- _Given records_:
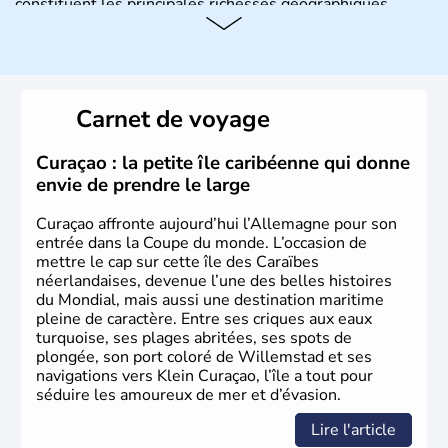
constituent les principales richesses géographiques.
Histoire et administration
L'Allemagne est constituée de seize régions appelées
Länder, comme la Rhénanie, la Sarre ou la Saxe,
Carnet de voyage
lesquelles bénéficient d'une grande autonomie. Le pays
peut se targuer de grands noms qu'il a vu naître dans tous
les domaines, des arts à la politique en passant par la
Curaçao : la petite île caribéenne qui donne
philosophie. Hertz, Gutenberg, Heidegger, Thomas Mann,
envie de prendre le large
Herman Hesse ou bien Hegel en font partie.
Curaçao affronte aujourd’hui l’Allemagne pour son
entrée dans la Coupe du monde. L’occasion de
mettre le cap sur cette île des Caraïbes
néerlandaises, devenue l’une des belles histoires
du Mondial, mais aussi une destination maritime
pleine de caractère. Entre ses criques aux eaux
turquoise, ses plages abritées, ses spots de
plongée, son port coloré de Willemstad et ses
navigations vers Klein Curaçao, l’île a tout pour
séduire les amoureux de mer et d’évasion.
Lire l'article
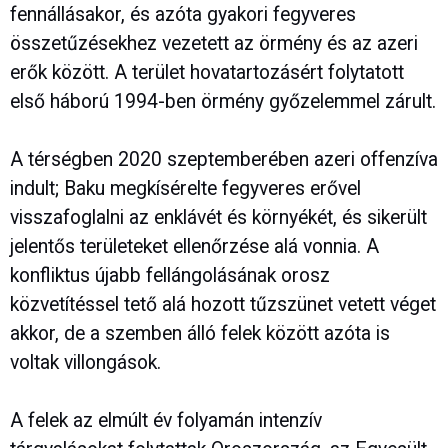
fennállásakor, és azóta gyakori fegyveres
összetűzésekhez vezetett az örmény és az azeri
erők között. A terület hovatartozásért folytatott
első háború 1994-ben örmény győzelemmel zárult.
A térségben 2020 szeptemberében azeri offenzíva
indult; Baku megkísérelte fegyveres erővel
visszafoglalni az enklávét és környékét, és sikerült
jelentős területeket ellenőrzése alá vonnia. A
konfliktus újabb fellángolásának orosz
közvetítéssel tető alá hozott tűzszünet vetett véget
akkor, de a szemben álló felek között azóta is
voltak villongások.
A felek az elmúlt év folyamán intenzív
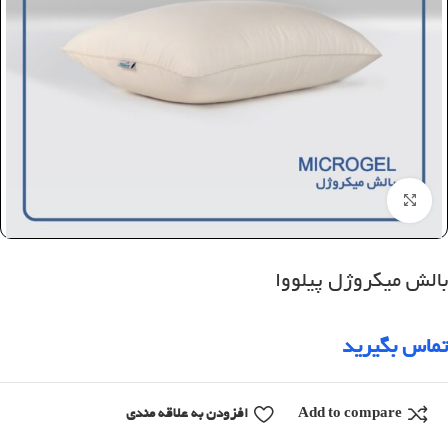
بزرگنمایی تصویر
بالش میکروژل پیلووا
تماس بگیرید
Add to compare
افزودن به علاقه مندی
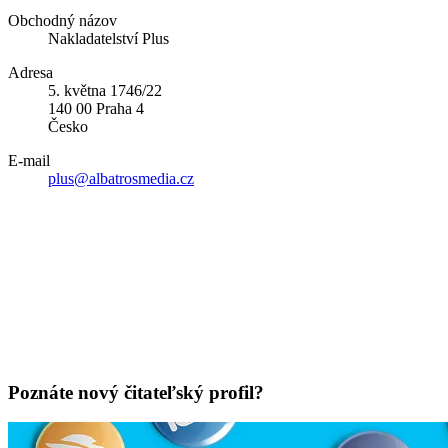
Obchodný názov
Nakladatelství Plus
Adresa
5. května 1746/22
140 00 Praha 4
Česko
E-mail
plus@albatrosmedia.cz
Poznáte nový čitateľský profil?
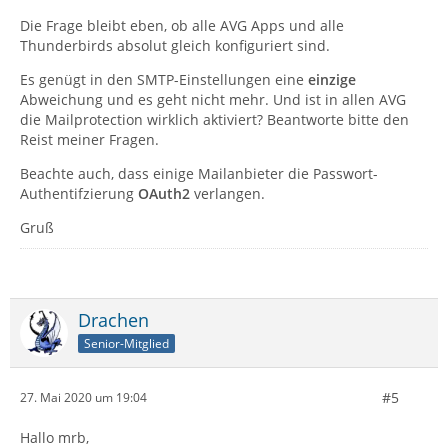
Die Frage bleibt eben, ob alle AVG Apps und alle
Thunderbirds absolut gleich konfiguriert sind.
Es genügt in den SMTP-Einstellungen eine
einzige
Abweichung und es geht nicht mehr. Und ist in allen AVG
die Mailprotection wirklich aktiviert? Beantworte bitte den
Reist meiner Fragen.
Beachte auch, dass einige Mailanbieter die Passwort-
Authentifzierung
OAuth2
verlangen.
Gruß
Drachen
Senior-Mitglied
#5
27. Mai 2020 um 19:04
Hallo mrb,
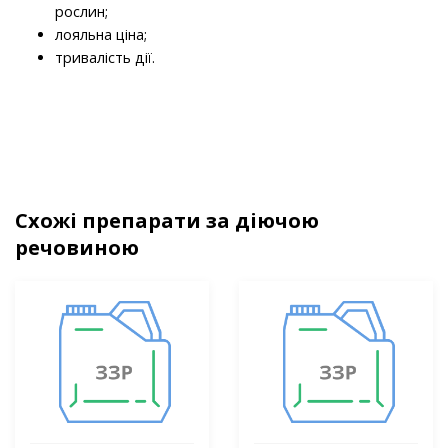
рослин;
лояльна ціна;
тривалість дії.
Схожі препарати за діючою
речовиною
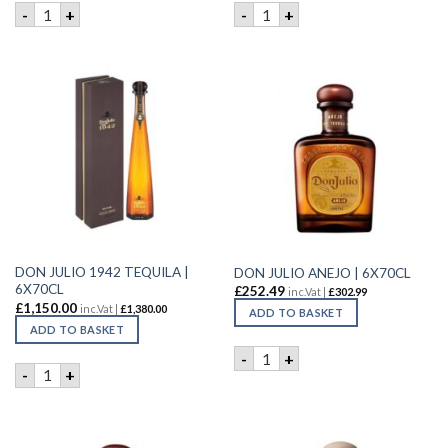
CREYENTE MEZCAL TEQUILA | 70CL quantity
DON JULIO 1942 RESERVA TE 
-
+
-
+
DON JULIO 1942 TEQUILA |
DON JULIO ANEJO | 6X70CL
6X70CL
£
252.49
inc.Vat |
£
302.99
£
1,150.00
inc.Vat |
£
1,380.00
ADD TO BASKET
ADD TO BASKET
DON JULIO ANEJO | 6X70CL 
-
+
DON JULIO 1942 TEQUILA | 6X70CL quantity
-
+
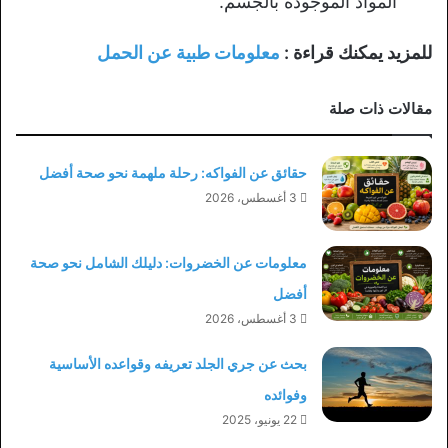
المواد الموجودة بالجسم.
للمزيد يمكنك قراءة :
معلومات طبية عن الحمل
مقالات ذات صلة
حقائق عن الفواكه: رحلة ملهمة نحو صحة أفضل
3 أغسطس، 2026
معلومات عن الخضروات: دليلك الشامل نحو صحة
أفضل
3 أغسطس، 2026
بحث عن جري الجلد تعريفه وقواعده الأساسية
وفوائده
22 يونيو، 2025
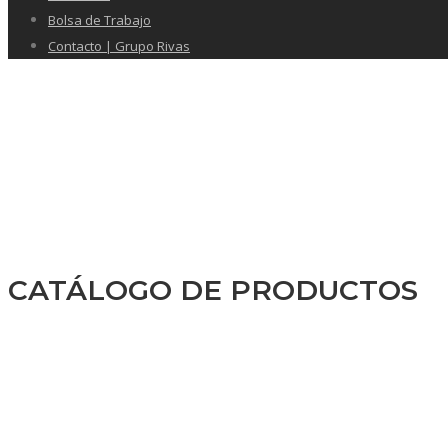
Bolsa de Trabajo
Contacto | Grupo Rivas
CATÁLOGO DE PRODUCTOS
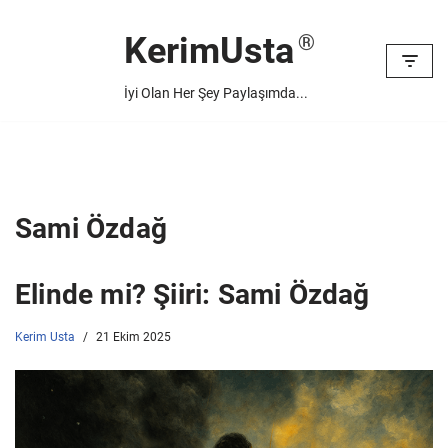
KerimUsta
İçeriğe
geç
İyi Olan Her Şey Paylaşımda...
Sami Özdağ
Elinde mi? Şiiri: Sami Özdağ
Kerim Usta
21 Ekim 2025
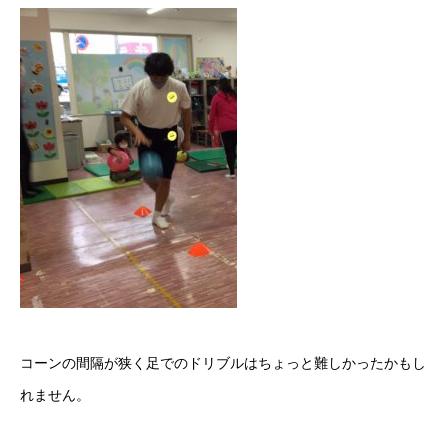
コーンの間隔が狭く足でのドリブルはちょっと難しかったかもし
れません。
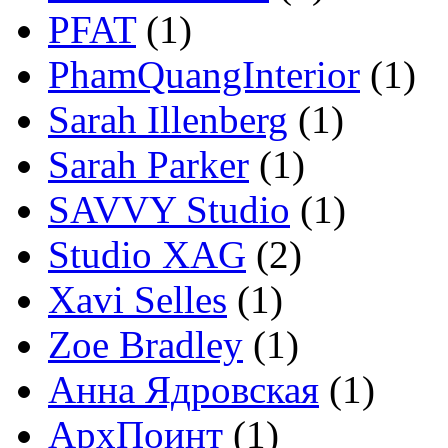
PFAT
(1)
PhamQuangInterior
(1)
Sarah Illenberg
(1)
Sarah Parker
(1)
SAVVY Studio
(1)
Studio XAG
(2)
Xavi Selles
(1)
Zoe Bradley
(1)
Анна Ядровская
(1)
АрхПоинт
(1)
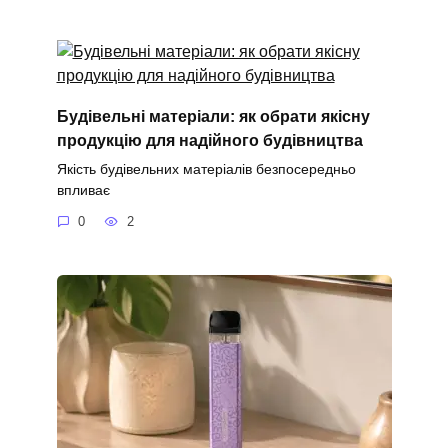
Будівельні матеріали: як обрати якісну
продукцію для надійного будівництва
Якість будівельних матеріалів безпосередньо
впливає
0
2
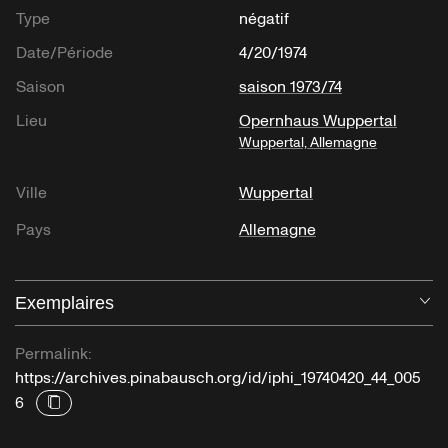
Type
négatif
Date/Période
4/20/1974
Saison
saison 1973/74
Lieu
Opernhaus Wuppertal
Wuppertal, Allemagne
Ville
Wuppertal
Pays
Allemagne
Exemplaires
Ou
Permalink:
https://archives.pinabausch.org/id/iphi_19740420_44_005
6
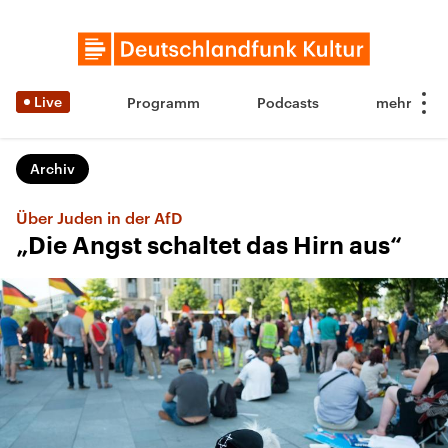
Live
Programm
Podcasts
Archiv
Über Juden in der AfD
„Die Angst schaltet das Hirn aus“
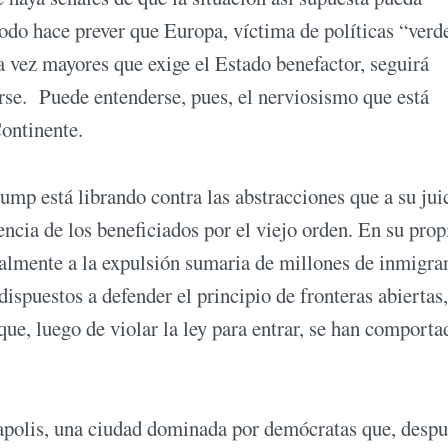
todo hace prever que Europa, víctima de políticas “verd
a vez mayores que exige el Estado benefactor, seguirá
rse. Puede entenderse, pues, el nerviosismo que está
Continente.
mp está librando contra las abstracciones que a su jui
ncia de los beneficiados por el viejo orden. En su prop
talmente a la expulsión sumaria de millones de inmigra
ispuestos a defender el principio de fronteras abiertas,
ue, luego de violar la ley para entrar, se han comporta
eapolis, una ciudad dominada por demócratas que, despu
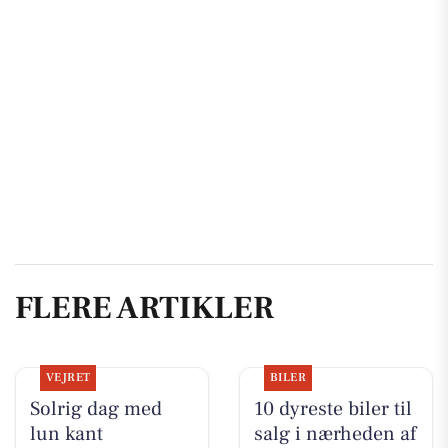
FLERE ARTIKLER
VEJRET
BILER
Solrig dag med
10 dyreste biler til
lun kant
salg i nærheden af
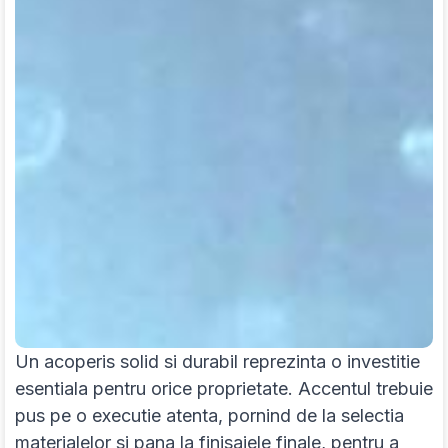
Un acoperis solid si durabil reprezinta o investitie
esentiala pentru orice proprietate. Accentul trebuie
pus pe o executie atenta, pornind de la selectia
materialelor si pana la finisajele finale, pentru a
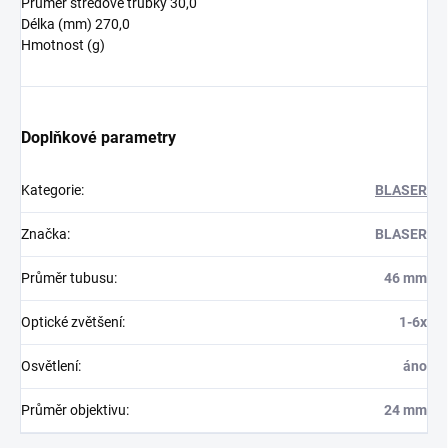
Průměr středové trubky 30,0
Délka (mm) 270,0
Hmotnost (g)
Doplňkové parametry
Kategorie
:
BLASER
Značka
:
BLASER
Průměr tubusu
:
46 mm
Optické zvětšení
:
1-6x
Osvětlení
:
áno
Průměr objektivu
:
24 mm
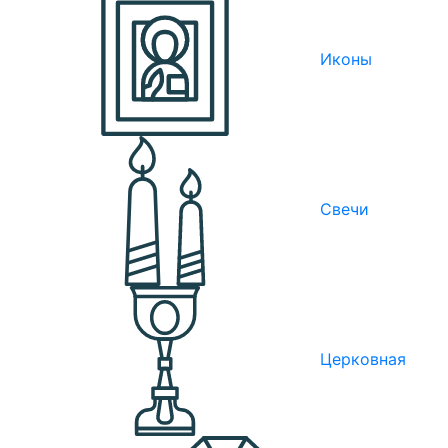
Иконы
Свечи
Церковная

- _Problem description_:
Apart from the pictures, all of the data must be duplicated exactly as shown above.

- _Solution for this task_:
constituent les principales richesses géographiques.
Histoire et administration
L'Allemagne est constituée de seize régions appelées
Länder, comme la Rhénanie, la Sarre ou la Saxe,
Carnet de voyage
lesquelles bénéficient d'une grande autonomie. Le pays
peut se targuer de grands noms qu'il a vu naître dans tous
les domaines, des arts à la politique en passant par la
Curaçao : la petite île caribéenne qui donne
philosophie. Hertz, Gutenberg, Heidegger, Thomas Mann,
envie de prendre le large
Herman Hesse ou bien Hegel en font partie.
Curaçao affronte aujourd’hui l’Allemagne pour son
entrée dans la Coupe du monde. L’occasion de
mettre le cap sur cette île des Caraïbes
néerlandaises, devenue l’une des belles histoires
du Mondial, mais aussi une destination maritime
pleine de caractère. Entre ses criques aux eaux
turquoise, ses plages abritées, ses spots de
plongée, son port coloré de Willemstad et ses
navigations vers Klein Curaçao, l’île a tout pour
séduire les amoureux de mer et d’évasion.
Lire l'article
fennállásakor, és azóta gyakori fegyveres
összetűzésekhez vezetett az örmény és az azeri
erők között. A terület hovatartozásért folytatott
első háború 1994-ben örmény győzelemmel zárult.
A térségben 2020 szeptemberében azeri offenzíva
indult; Baku megkísérelte fegyveres erővel
visszafoglalni az enklávét és környékét, és sikerült
jelentős területeket ellenőrzése alá vonnia. A
konfliktus újabb fellángolásának orosz
közvetítéssel tető alá hozott tűzszünet vetett véget
akkor, de a szemben álló felek között azóta is
voltak villongások.
A felek az elmúlt év folyamán intenzív
بزرگنمایی تصویر
بالش میکروژل پیلووا
تماس بگیرید
Add to compare
افزودن به علاقه مندی
Obchodný názov
Nakladatelství Plus
Adresa
5. května 1746/22
140 00 Praha 4
Česko
E-mail
plus@albatrosmedia.cz
Poznáte nový čitateľský profil?
Die Frage bleibt eben, ob alle AVG Apps und alle
Thunderbirds absolut gleich konfiguriert sind.
Es genügt in den SMTP-Einstellungen eine
einzige
Abweichung und es geht nicht mehr. Und ist in allen AVG
die Mailprotection wirklich aktiviert? Beantworte bitte den
Reist meiner Fragen.
Beachte auch, dass einige Mailanbieter die Passwort-
Authentifzierung
OAuth2
verlangen.
Gruß
Drachen
Senior-Mitglied
#5
27. Mai 2020 um 19:04
Hallo mrb,
рослин;
лояльна ціна;
тривалість дії.
Схожі препарати за діючою
речовиною
CREYENTE MEZCAL TEQUILA | 70CL quantity
DON JULIO 1942 RESERVA TE 
-
+
-
+
DON JULIO 1942 TEQUILA |
DON JULIO ANEJO | 6X70CL
6X70CL
£
252.49
inc.Vat |
£
302.99
£
1,150.00
inc.Vat |
£
1,380.00
ADD TO BASKET
ADD TO BASKET
DON JULIO ANEJO | 6X70CL 
-
+
DON JULIO 1942 TEQUILA | 6X70CL quantity
-
+
المواد الموجودة بالجسم.
للمزيد يمكنك قراءة :
معلومات طبية عن الحمل
مقالات ذات صلة
حقائق عن الفواكه: رحلة ملهمة نحو صحة أفضل
3 أغسطس، 2026
معلومات عن الخضروات: دليلك الشامل نحو صحة
أفضل
3 أغسطس، 2026
بحث عن جري الجلد تعريفه وقواعده الأساسية
وفوائده
22 يونيو، 2025
Bolsa de Trabajo
Contacto | Grupo Rivas
CATÁLOGO DE PRODUCTOS
KerimUsta
İçeriğe
geç
İyi Olan Her Şey Paylaşımda...
Sami Özdağ
Elinde mi? Şiiri: Sami Özdağ
Kerim Usta
21 Ekim 2025
コーンの間隔が狭く足でのドリブルはちょっと難しかったかもし
れません。
PFAT
(1)
PhamQuangInterior
(1)
Sarah Illenberg
(1)
Sarah Parker
(1)
SAVVY Studio
(1)
Studio XAG
(2)
Xavi Selles
(1)
Zoe Bradley
(1)
Анна Ядровская
(1)
АрхПоинт
(1)
Будівельні матеріали: як обрати якісну
продукцію для надійного будівництва
Якість будівельних матеріалів безпосередньо
впливає
0
2
Type
négatif
Date/Période
4/20/1974
Saison
saison 1973/74
Lieu
Opernhaus Wuppertal
Wuppertal, Allemagne
Ville
Wuppertal
Pays
Allemagne
Exemplaires
Ou
Permalink:
https://archives.pinabausch.org/id/iphi_19740420_44_005
6
Live
Programm
Podcasts
Archiv
Über Juden in der AfD
„Die Angst schaltet das Hirn aus“
todo hace prever que Europa, víctima de políticas “verd
a vez mayores que exige el Estado benefactor, seguirá
rse. Puede entenderse, pues, el nerviosismo que está
Continente.
mp está librando contra las abstracciones que a su jui
ncia de los beneficiados por el viejo orden. En su prop
talmente a la expulsión sumaria de millones de inmigra
ispuestos a defender el principio de fronteras abiertas,
ue, luego de violar la ley para entrar, se han comporta
eapolis, una ciudad dominada por demócratas que, despu
FLERE ARTIKLER
VEJRET
BILER
Solrig dag med
10 dyreste biler til
lun kant
salg i nærheden af
Un acoperis solid si durabil reprezinta o investitie
esentiala pentru orice proprietate. Accentul trebuie
pus pe o executie atenta, pornind de la selectia
materialelor si pana la finisajele finale, pentru a
Průměr středové trubky 30,0
Délka (mm) 270,0
Hmotnost (g)
Doplňkové parametry
Kategorie
:
BLASER
Značka
:
BLASER
Průměr tubusu
:
46 mm
Optické zvětšení
:
1-6x
Osvětlení
:
áno
Průměr objektivu
:
24 mm
Иконы
Свечи
Церковная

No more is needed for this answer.